Megabots Inc., an Oakland, California-based startup, has built a 15-foot (4.5-meter) mechanical gladiator called the Mark II and challenged a Japanese firm to an international battle for robot supremacy.
Tokyo-based Suidobashi Heavy Industries, maker of the 13-foot (4-meter) Kuratas, accepted the challenge, setting the stage for the first giant robot battle of its kind next year. The exact date and location are yet to be determined.
Win or lose, it's all part of Megabots' plan by to make gladiator-style robot combat into big-time entertainment — a mix between Ultimate Fighting Championship and Formula One auto racing — while developing new industrial technologies and inspiring a new generation of engineers.
The Megabots founders envision a sports league where teams from around the world build huge humanoid robots that throw each other down in stadiums filled with screaming fans.
"Everyone wins as long as there is robot carnage," said Megabots co-founder Matt Oehrlein, an electrical engineer. "People want to see these things fight. They want to see them punch each other, they want to see them ripped apart and they want to be entertained."
Megabots was launched in 2014 by Oehrlein, Gui Cavalcanti and Brinkley Warren, who grew up playing video games like "MechWarrior" and "BattleTech," and wanted to fulfill their dreams of watching massive machines fight.
"We want to bring the giant robots from science fiction and movies and video games to life because now we have the technology," said Cavalcanti, a robotics engineer. "It's really about: How do we put on the best show? How do we make the coolest fight?"
Inside a cavernous Oakland workshop, the Megabots founders built the Mark II — a 12,000-pound (5,443 kilograms) behemoth with tank treads, two-pilot cockpit and missile launcher that fires canon ball-sized paintballs.
Then Oehrlein called out Suidobashi in a YouTube video: "We have a giant robot. You have a giant robot. You know what needs to happen. We challenge you to a duel."
Suidobashi's founder Kogoro Kurata accepted in his own video: "We can't let another country win this. Giant robots are Japanese culture. Yeah, I'll fight. Absolutely."
Kurata also taunted the Megabots team: "Come on guys, make it cooler. Just building something huge and sticking guns on it, it's super American."
The Megabots robot isn't quite ready to take on Kuratas, a more polished fighting machine with a big, agile hand that mimics the movements of the pilot's hand.

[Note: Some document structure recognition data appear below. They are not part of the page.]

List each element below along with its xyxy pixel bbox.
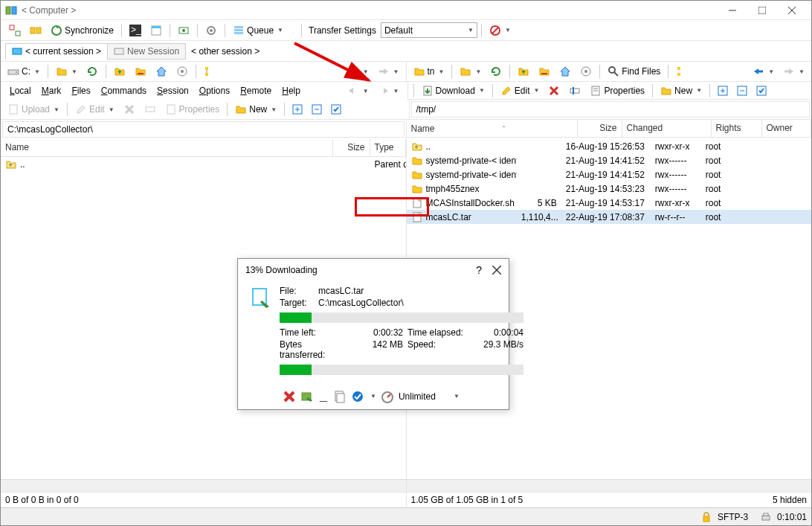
console-icon[interactable]: >_ <box>126 22 145 39</box>
local-parent-icon[interactable] <box>110 63 129 80</box>
transfer-mode-icon[interactable] <box>351 390 364 403</box>
local-drive-selector[interactable]: C: ▼ <box>4 63 44 80</box>
nav-back-icon[interactable]: ▼ <box>344 83 373 99</box>
synchronize-button[interactable]: Synchronize <box>47 22 117 39</box>
queue-label: Queue <box>247 25 274 36</box>
remote-open-folder-icon[interactable]: ▼ <box>456 63 485 80</box>
putty-icon[interactable] <box>174 22 193 39</box>
remote-col-changed[interactable]: Changed <box>622 120 712 137</box>
local-rename-icon[interactable] <box>141 101 160 118</box>
remote-col-rights[interactable]: Rights <box>712 120 762 137</box>
dialog-close-button[interactable] <box>492 266 501 275</box>
disconnect-icon[interactable]: ▼ <box>486 22 515 39</box>
minimize-button[interactable] <box>718 1 747 19</box>
list-item[interactable]: systemd-private-< identifier >...21-Aug-… <box>407 167 812 182</box>
local-bookmark-icon[interactable] <box>173 63 192 80</box>
list-item[interactable]: ..16-Aug-19 15:26:53rwxr-xr-xroot <box>407 139 812 153</box>
cancel-transfer-icon[interactable] <box>283 390 296 403</box>
dialog-titlebar: 13% Downloading ? <box>238 259 509 281</box>
local-refresh-icon[interactable] <box>83 63 102 80</box>
list-item[interactable]: tmph455znex21-Aug-19 14:53:23rwx------ro… <box>407 182 812 196</box>
local-select-all-icon[interactable] <box>327 101 345 118</box>
list-item[interactable]: MCASInstallDocker.sh5 KB21-Aug-19 14:53:… <box>407 196 812 210</box>
compare-icon[interactable] <box>5 22 25 39</box>
remote-horizontal-scrollbar[interactable] <box>407 479 812 492</box>
local-edit-button[interactable]: Edit ▼ <box>71 101 118 118</box>
remote-properties-button[interactable]: Properties <box>586 83 648 99</box>
collapse-icon[interactable] <box>733 83 751 99</box>
sync-browse-icon[interactable] <box>26 22 45 39</box>
menu-local[interactable]: Local <box>5 84 36 97</box>
file-changed: 16-Aug-19 15:26:53 <box>561 141 651 153</box>
remote-dir-selector[interactable]: tn ▼ <box>410 63 448 80</box>
remote-refresh-icon[interactable] <box>486 63 506 80</box>
nav-forward-icon[interactable]: ▼ <box>374 83 403 99</box>
svg-rect-24 <box>13 48 22 54</box>
settings-icon[interactable] <box>202 22 221 39</box>
svg-rect-0 <box>6 7 10 14</box>
remote-home-icon[interactable] <box>555 63 575 80</box>
file-rights: rwx------ <box>651 183 701 195</box>
local-forward-icon[interactable]: ▼ <box>374 63 403 80</box>
maximize-button[interactable] <box>747 1 777 19</box>
list-item[interactable]: .. Parent d <box>1 157 406 171</box>
tab-current-session[interactable]: < current session > <box>5 43 108 60</box>
menu-help[interactable]: Help <box>277 84 305 97</box>
find-files-button[interactable]: Find Files <box>604 63 664 80</box>
explorer-icon[interactable] <box>146 22 166 39</box>
remote-parent-icon[interactable] <box>514 63 533 80</box>
transfer-settings-dropdown[interactable]: Default ▼ <box>381 22 477 38</box>
local-col-name[interactable]: Name <box>1 139 333 156</box>
remote-col-owner[interactable]: Owner <box>762 120 812 137</box>
remote-root-icon[interactable] <box>535 63 554 80</box>
remote-col-size[interactable]: Size <box>578 120 622 137</box>
local-horizontal-scrollbar[interactable] <box>1 479 406 492</box>
download-button[interactable]: Download ▼ <box>418 83 489 99</box>
remote-rename-icon[interactable] <box>565 83 584 99</box>
local-pathbar[interactable]: C:\mcasLogCollector\ <box>2 121 405 138</box>
remote-edit-button[interactable]: Edit ▼ <box>497 83 544 99</box>
minimize-transfer-icon[interactable] <box>300 390 314 403</box>
local-collapse-icon[interactable] <box>308 101 326 118</box>
menu-files[interactable]: Files <box>67 84 94 97</box>
local-expand-icon[interactable] <box>289 101 306 118</box>
speed-limit-icon[interactable] <box>381 390 394 403</box>
local-root-icon[interactable] <box>131 63 150 80</box>
local-new-button[interactable]: New ▼ <box>231 101 280 118</box>
local-col-type[interactable]: Type <box>370 139 406 156</box>
tab-other-session[interactable]: < other session > <box>185 43 265 60</box>
remote-new-button[interactable]: New ▼ <box>657 83 706 99</box>
close-button[interactable] <box>777 1 807 19</box>
upload-button[interactable]: Upload ▼ <box>4 101 63 118</box>
local-back-icon[interactable]: ▼ <box>344 63 373 80</box>
help-button[interactable]: ? <box>476 264 482 276</box>
svg-rect-42 <box>677 73 680 76</box>
tab-new-session[interactable]: New Session <box>107 43 186 60</box>
local-properties-button[interactable]: Properties <box>161 101 224 118</box>
menu-remote[interactable]: Remote <box>236 84 276 97</box>
copy-clipboard-icon[interactable] <box>333 390 347 403</box>
menu-commands[interactable]: Commands <box>97 84 151 97</box>
local-home-icon[interactable] <box>152 63 171 80</box>
remote-tree-icon[interactable] <box>672 63 692 80</box>
local-tree-icon[interactable] <box>200 63 219 80</box>
local-delete-icon[interactable] <box>120 101 139 118</box>
local-open-folder-icon[interactable]: ▼ <box>52 63 81 80</box>
remote-pathbar[interactable]: /tmp/ <box>411 101 811 118</box>
expand-icon[interactable] <box>714 83 732 99</box>
local-col-size[interactable]: Size <box>333 139 370 156</box>
queue-button[interactable]: Queue ▼ <box>229 22 287 39</box>
list-item[interactable]: systemd-private-< identifier >...21-Aug-… <box>407 153 812 167</box>
list-item[interactable]: mcasLC.tar1,110,4...22-Aug-19 17:08:37rw… <box>407 210 812 224</box>
remote-bookmark-icon[interactable] <box>576 63 596 80</box>
remote-delete-icon[interactable] <box>544 83 564 99</box>
svg-point-30 <box>181 70 184 73</box>
menu-mark[interactable]: Mark <box>37 84 66 97</box>
remote-col-name[interactable]: Name⌃ <box>407 120 578 137</box>
menu-options[interactable]: Options <box>195 84 234 97</box>
select-all-icon[interactable] <box>753 83 770 99</box>
remote-back-icon[interactable]: ▼ <box>749 63 778 80</box>
remote-forward-icon[interactable]: ▼ <box>779 63 808 80</box>
svg-text:>_: >_ <box>131 25 141 35</box>
menu-session[interactable]: Session <box>152 84 193 97</box>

"Our current robot, the Mark II, looks pretty intimidating," Oehrlein said. "The truth is, it's pretty slow. It's top-heavy. It's rusty, and it needs a set of armor upgrades to be able to compete in hand-to-hand combat,"
In this photo taken Friday, Oct. 9, 2015, MegaBots founders from left, Brinkley Warren, Matt Oehrlein and Gui Cavalcanti stand below their 15-foot tall, piloted Mk.II robot at the Pioneer Summit in Redwood City, Calif. Let the giant robot wars begin. A team of American engineers challenged a group in Japan to a battle for robot supremacy, and the Japanese said bring it on. So Oakland-based MegaBots has launched a Kickstarter campaign to raise money to turn the Mk.II, into a real fighting machine, ready for hand-to-hand combat. (AP Photo/Eric Risberg)
That's why Megabots launched an online Kickstarter campaign and raised more than $550,000 from robot fans to turn the Mark II into a real fighting machine — faster, tougher, more balanced and equipped with detachable weapons such as a giant chain saw or punching fist.
The startup has enlisted the help of engineers from NASA, software maker Autodesk, the TV shows "Mythbusters" and "BattleBots."
"We're absolutely confident that Team USA can beat Japan. We've assembled the best of the best of this country. We're not going to let our country down," Calvalcanti said.
Robot enthusiasts like Gordon Kirkwood are eagerly anticipating the fight.
"I think it's going to be a smash hit," said Kirkwood, a robotics engineer in San Francisco. "This has the potential to be a fantastic spectator sport that people would really pay good money to see."